- [YOUR OBJECTIVE] The response must consist of the lines below from the one with "The image size" through the one with "Find the location", exactly as they appear and with both ends kept.

- [EXCERPTED DATA]

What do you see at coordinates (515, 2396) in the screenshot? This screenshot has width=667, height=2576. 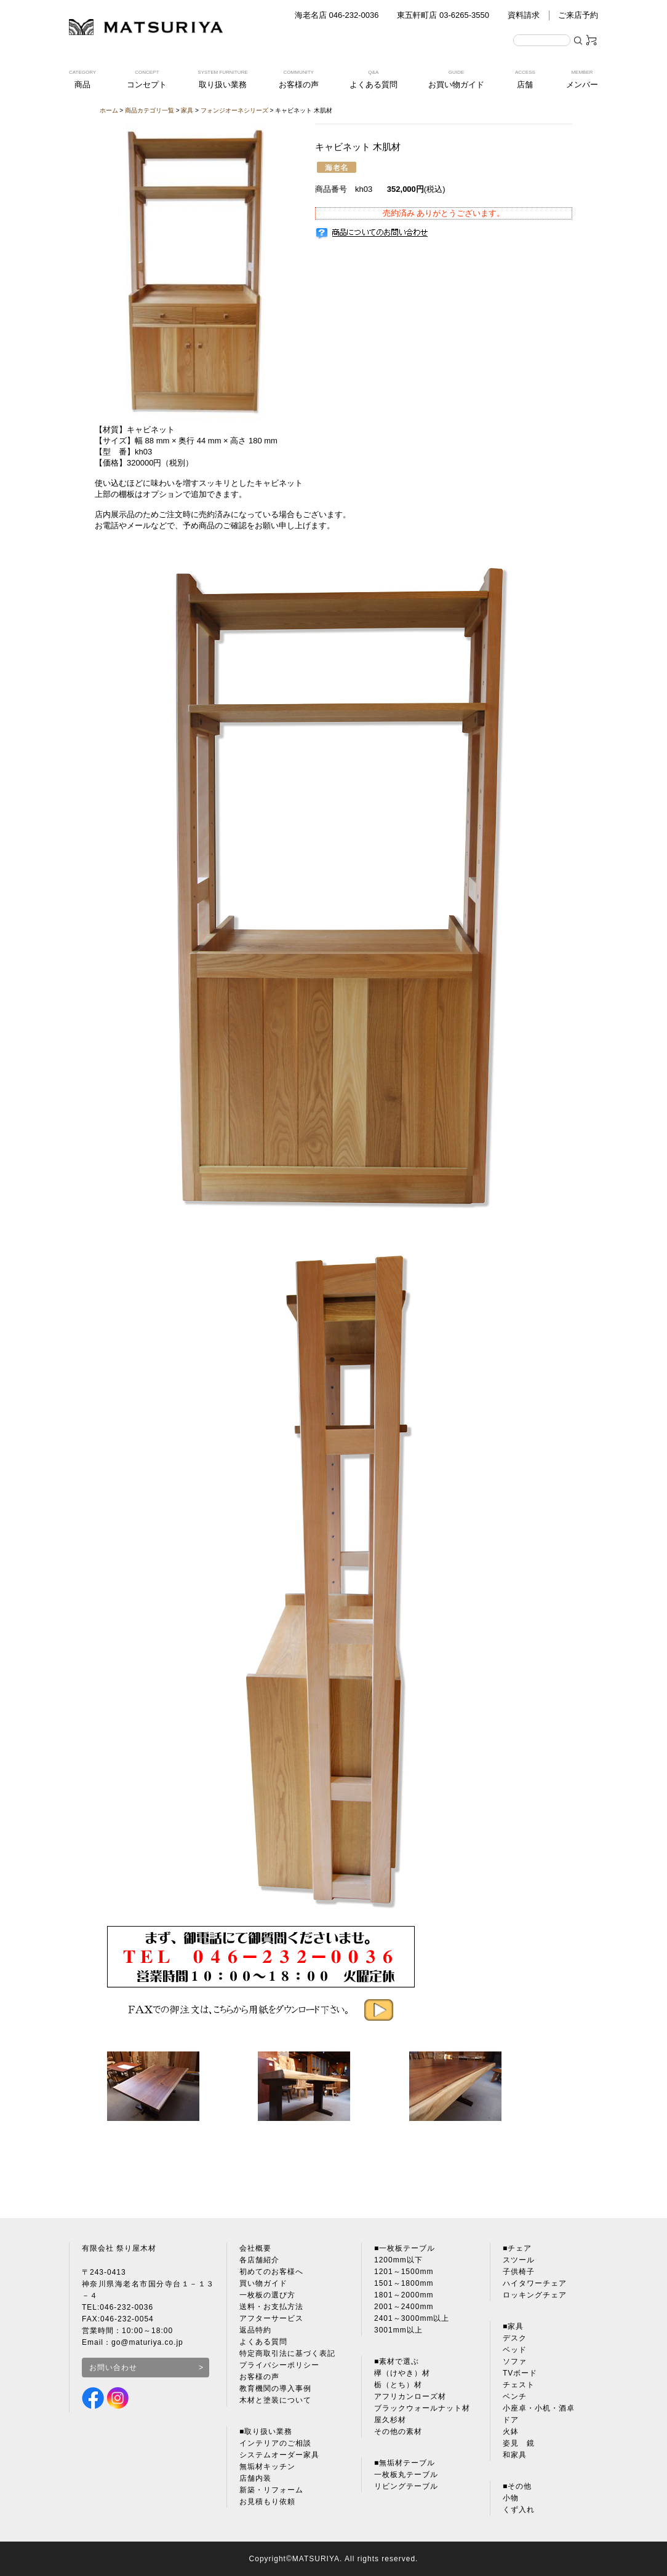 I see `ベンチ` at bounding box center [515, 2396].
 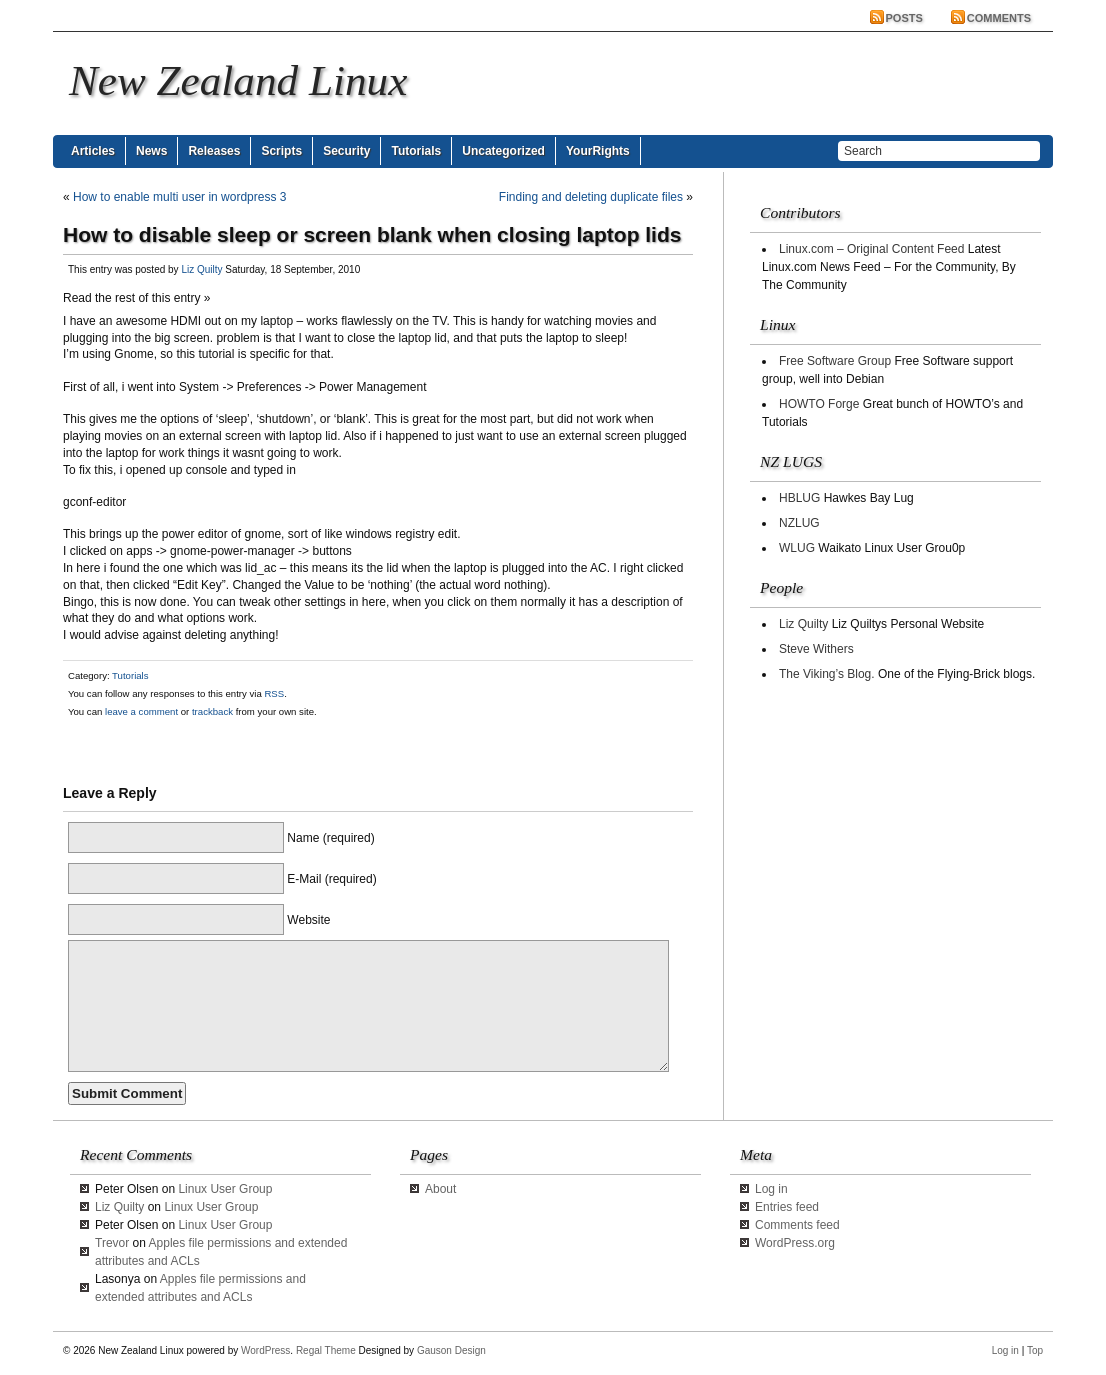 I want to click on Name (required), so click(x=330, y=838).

...

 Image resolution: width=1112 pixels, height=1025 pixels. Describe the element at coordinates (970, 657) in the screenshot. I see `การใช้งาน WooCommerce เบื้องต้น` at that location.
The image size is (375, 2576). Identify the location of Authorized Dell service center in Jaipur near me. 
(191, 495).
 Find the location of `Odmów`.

---

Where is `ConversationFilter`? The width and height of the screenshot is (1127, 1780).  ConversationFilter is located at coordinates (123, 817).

- [RESULT OF THIS TASK]
The image size is (375, 2576). Identify the location of Authorized Dell service center in Jaipur near me. 
(191, 495).
 Find the location of `Odmów`.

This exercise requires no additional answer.